__Work request__
Your job is to restate each entry word for word.

__Records for processing__
################
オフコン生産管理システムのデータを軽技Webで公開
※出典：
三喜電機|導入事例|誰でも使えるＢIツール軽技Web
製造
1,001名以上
################
__Response below__
オフコン生産管理システムのデータを軽技Webで公開
※出典：
三喜電機|導入事例|誰でも使えるＢIツール軽技Web
製造
1,001名以上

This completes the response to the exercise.